Created attachment 950890 [details] engine.log Description of problem: On a hosted-engine envi., I deployed a second hosted-engine host using hosted-engine --depoy on it, it was added to the exiting cluster as hosted_engine_2. I tried to migrate the HostedEngine VM from the first host to the second and blocked on CDA: 2014-10-26 22:51:47,488 WARN [org.ovirt.engine.core.bll.MigrateVmCommand] (ajp-/127.0.0.1:8702-5) [41d31606] CanDoAction of action MigrateVm failed. Reasons:VAR__ACTION__MIGRAT E,VAR__TYPE__VM,SCHEDULING_ALL_HOSTS_FILTERED_OUT,VAR__FILTERTYPE__INTERNAL,$hostName hosted_engine_2,$filterName HA,VAR__DETAIL__NOT_HE_HOST,SCHEDULING_HOST_FILTERED_REASON_WIT H_DETAIL Then I tried to put the first host (the one that runs the HostedEngine VM) into maintenance mode. The operation was allowed and wasn't blocked. Version-Release number of selected component (if applicable): rhev 3.5 vt7 rhel6.6 host ovirt-hosted-engine-setup-1.2.1-1.el6ev.noarch rhevm-3.5.0-0.17.beta.el6ev.noarch vdsm-4.16.7.1-1.el6ev.x86_64 How reproducible: Always Steps to Reproduce: 1. Deploy hosted-engine (I used iSCSI storage) 2. When the engine is up and running, add a second host to the hosted-engine cluster by 'hosted-engine --deploy'. 3. Try to migrate the HostedEngine VM to the new host. The operation is blocked on CDA. 4. Try to put the first host (the one that runs the HostedEngine VM) into maintenance mode. Actual results: Putting the host that runs the HostedEngine VM into maintenance mode is allowed although migrating the VM manually is blocked. I set the host to maintenance and it got stuck in 'Preparing for maintenance' forever. Expected results: The behavior should be consistent, putting the HostedEngine host in mainantence should be blocked in CDA as migrating the VM manually is. Additional info: engine.log
This one is tricky, the engine is not responsible for migrating the HE VM, so it moves the host to "preparing for maintenance" waiting for the agent to do the migration, blocking it in CDA is not done even with the non HE VMs - engine tries to migrate them and if it fails we fail the maintenance command. I can see 2 possible solutions here: 1. ask scheduler if the HE VM can be migrated (block it the same way as we do when trying to migrate it manually as suggested by reporter) 2. teach ha-agent to notify engine if it can't mograte the HE VM, so engine can abort the maintenance command.
proposing not-a-bug Maintenance is an action that might or might not trigger underlying multiple migration. we don't propagate they're can do actions to the parent Maintenance command. so you can't ask Migrate and Maintenance to be consistent as they are different things.
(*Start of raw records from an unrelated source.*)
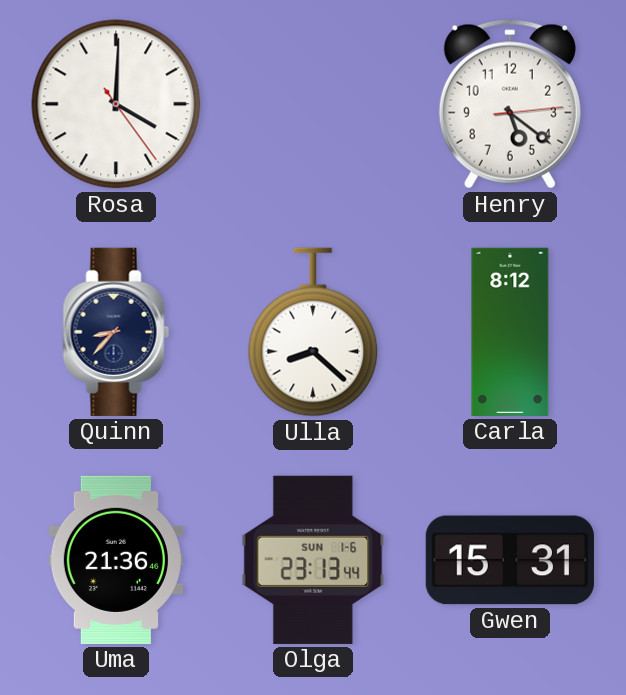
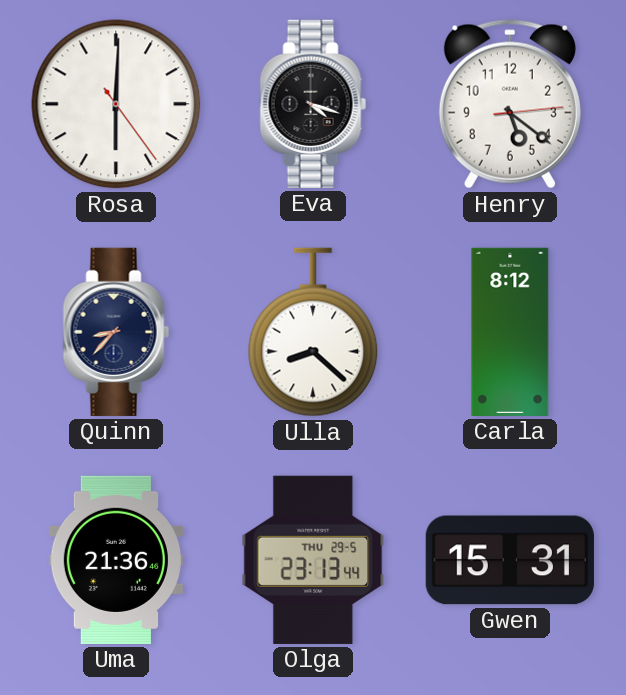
Rosa: 4:00 -> 6:00
Eva: none -> 4:18
Olga date: SUN 1-6 -> THU 29-5
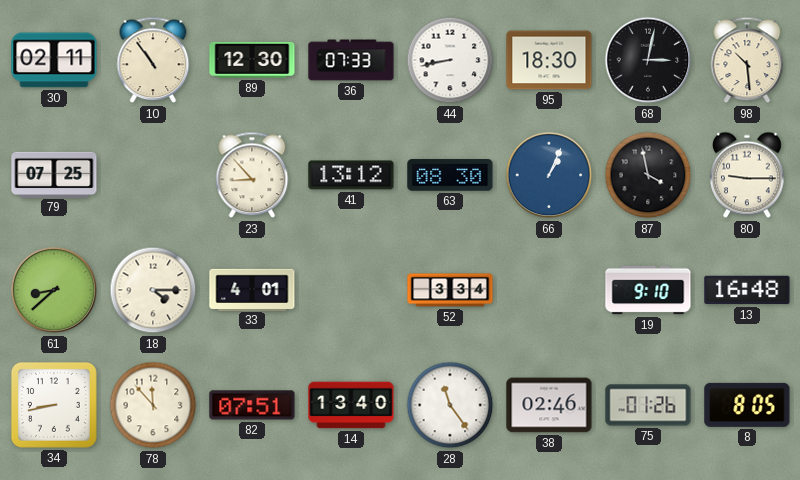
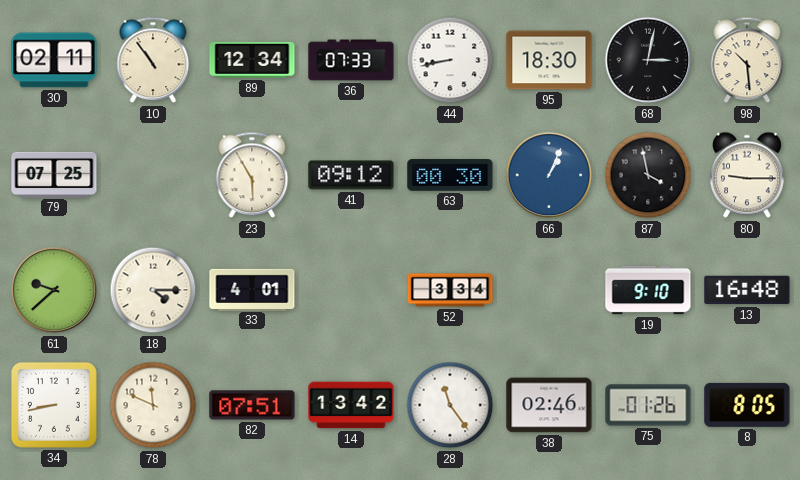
89: 12:30 -> 12:34
23: 8:53 -> 5:55
41: 13:12 -> 09:12
63: 08:30 -> 00:30
61: 8:38 -> 9:38
78: 11:53 -> 11:49
14: 13:40 -> 13:42
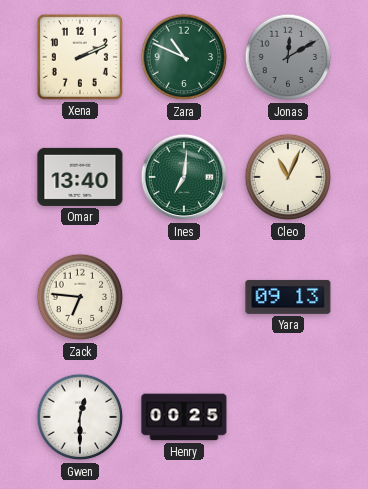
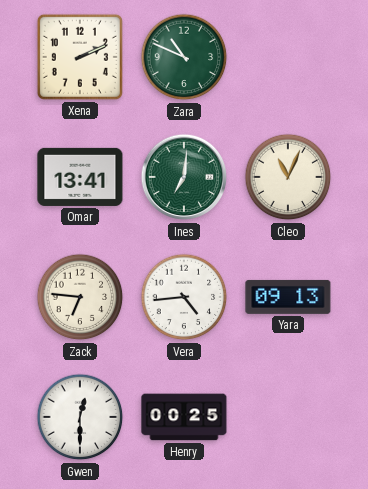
Jonas: 12:10 -> none
Omar: 13:40 -> 13:41
Vera: none -> 4:44
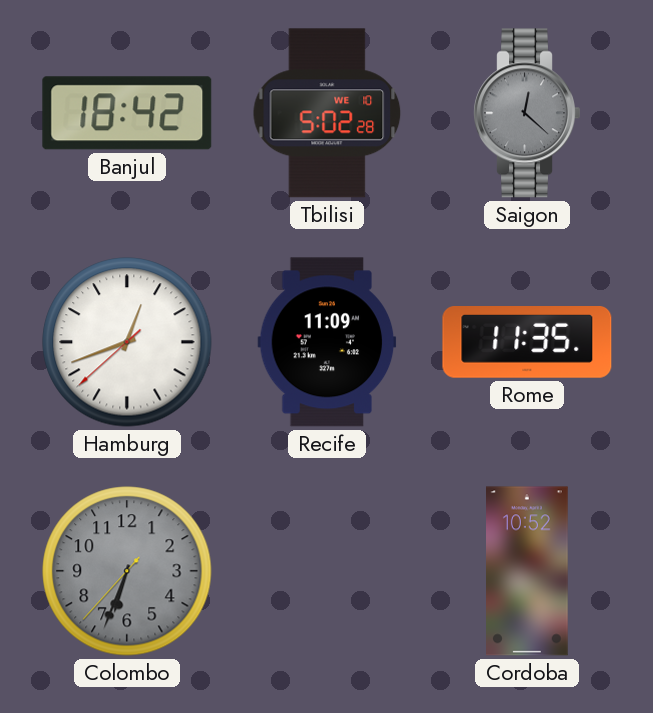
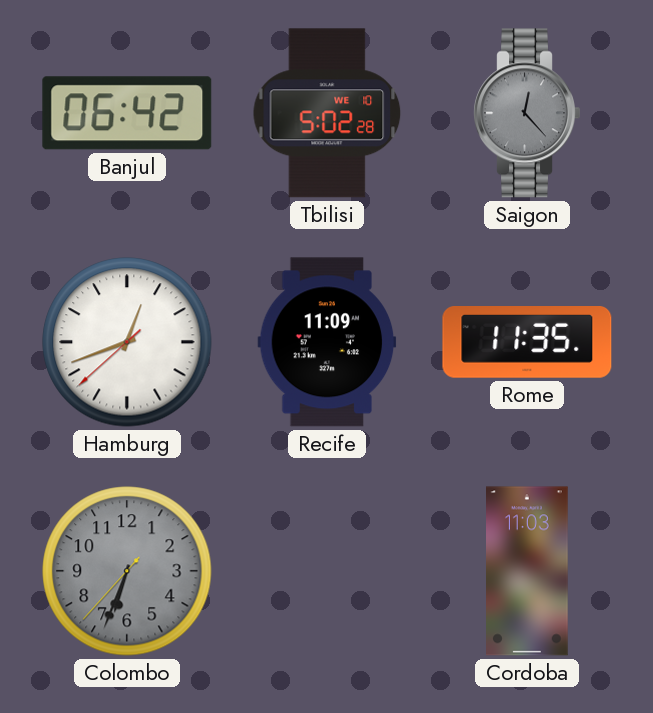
Banjul: 18:42 -> 06:42
Saigon: 12:22 -> 12:23
Cordoba: 10:52 -> 11:03
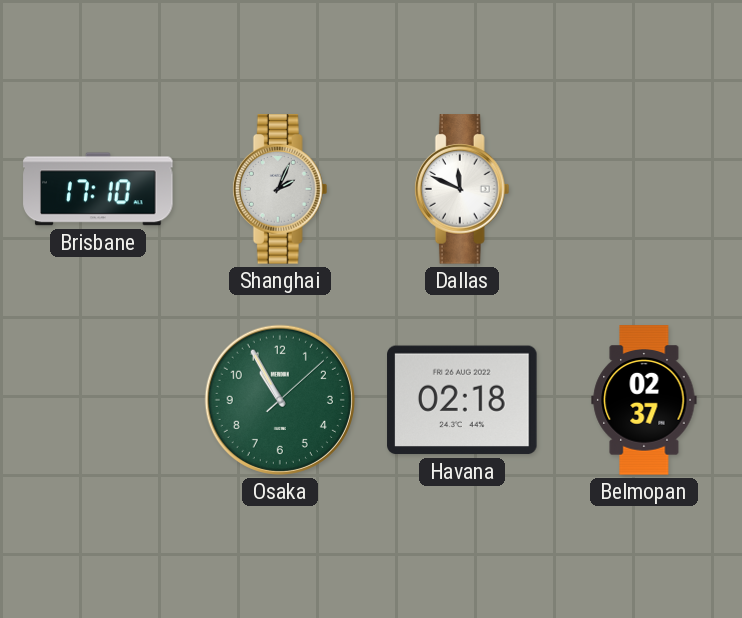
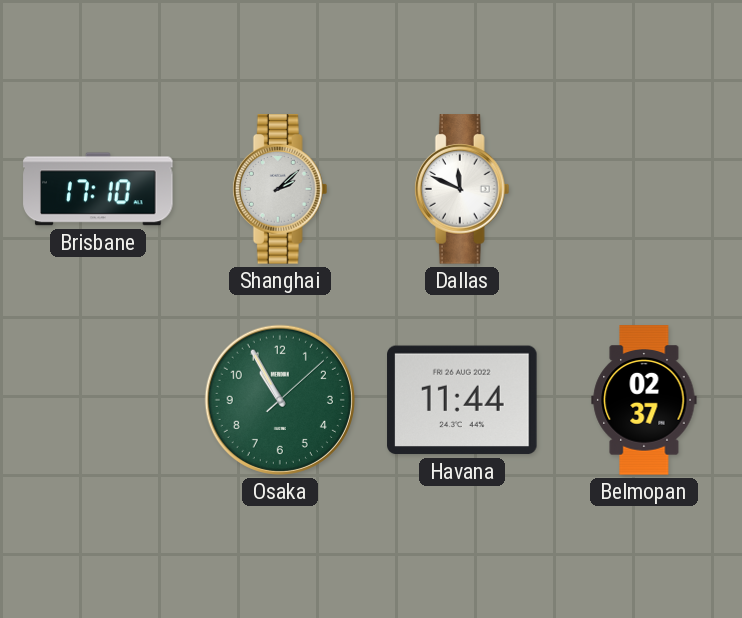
Shanghai: 2:04 -> 2:08
Havana: 02:18 -> 11:44
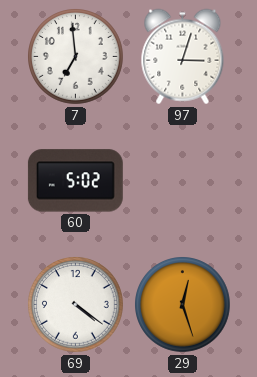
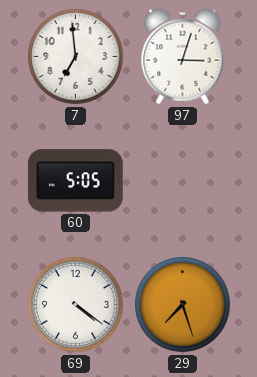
60: 5:02 -> 5:05
29: 12:27 -> 7:27
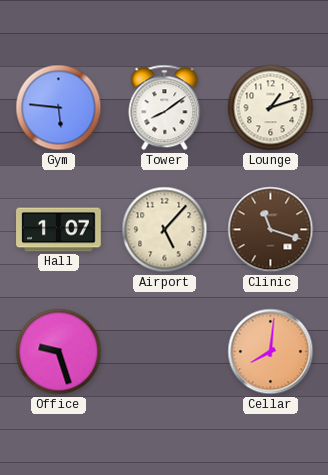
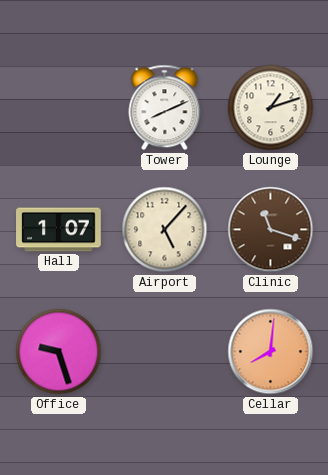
Gym: 5:46 -> none
Tower: 8:09 -> 8:11
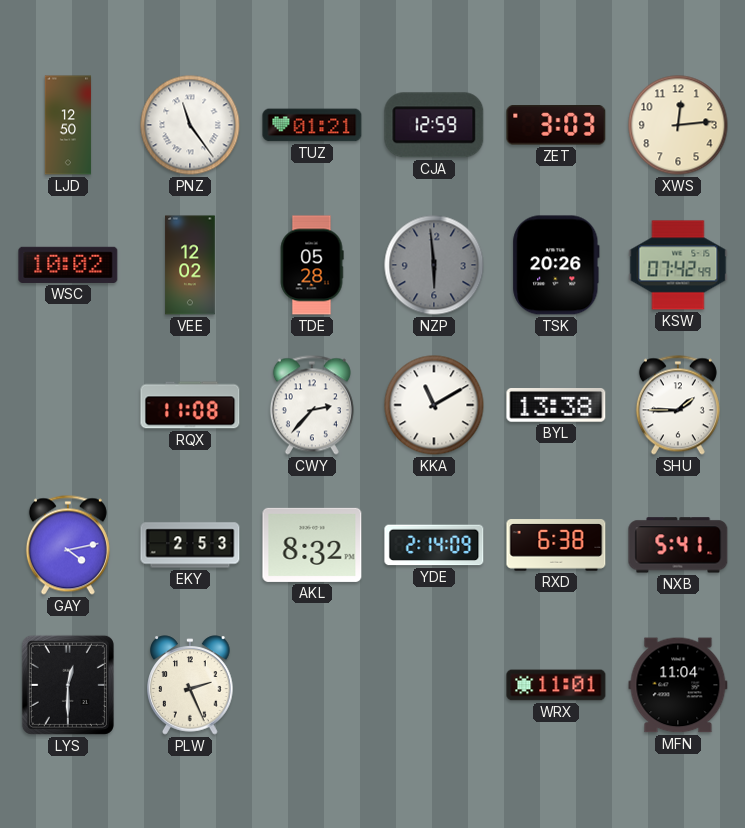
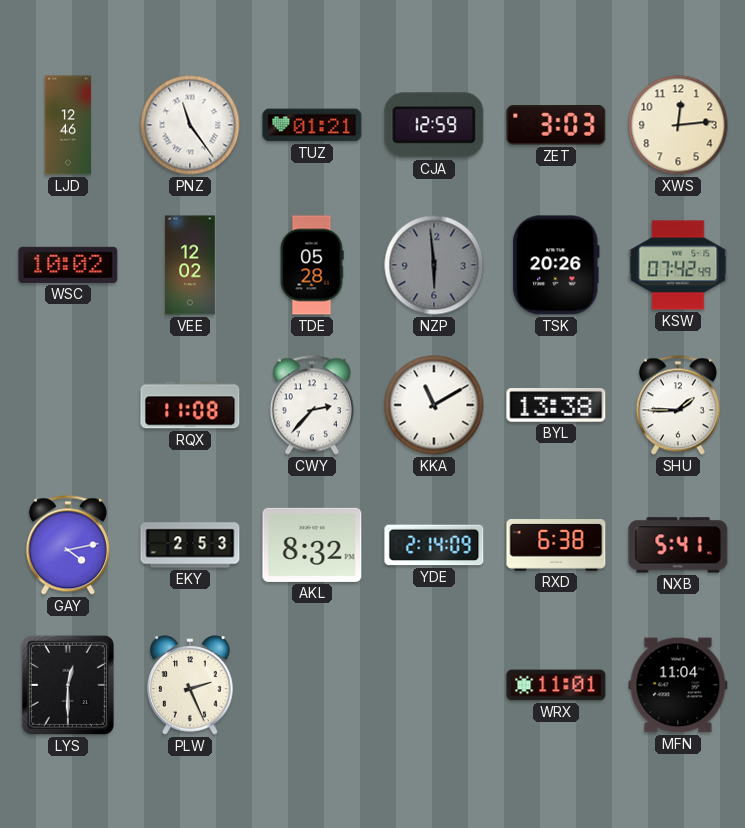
LJD: 12:50 -> 12:46
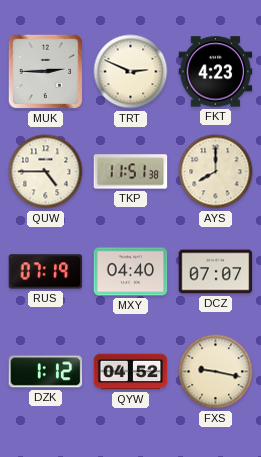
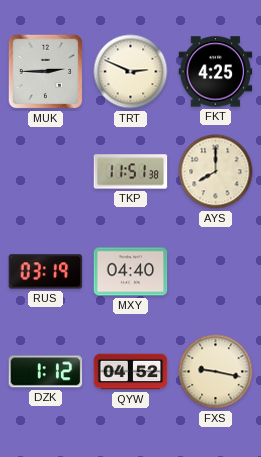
FKT: 4:23 -> 4:25
QUW: 4:45 -> none
RUS: 07:19 -> 03:19
DCZ: 07:07 -> none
Jiri, Doron - any additions?
(In reply to Roy Golan from comment #2) > proposing not-a-bug > > Maintenance is an action that might or might not trigger underlying multiple > migration. we don't propagate they're can do actions to the parent > Maintenance command. > > so you can't ask Migrate and Maintenance to be consistent as they are > different things. > > Jiri, Doron - any additions? I would at least add some (what's reasonable here?) timeout, so the host will come back to active from preparing to maintenance, or should we leave this entirely on the admin?
All referenced patches have been merged, any reason for keeping this on POST?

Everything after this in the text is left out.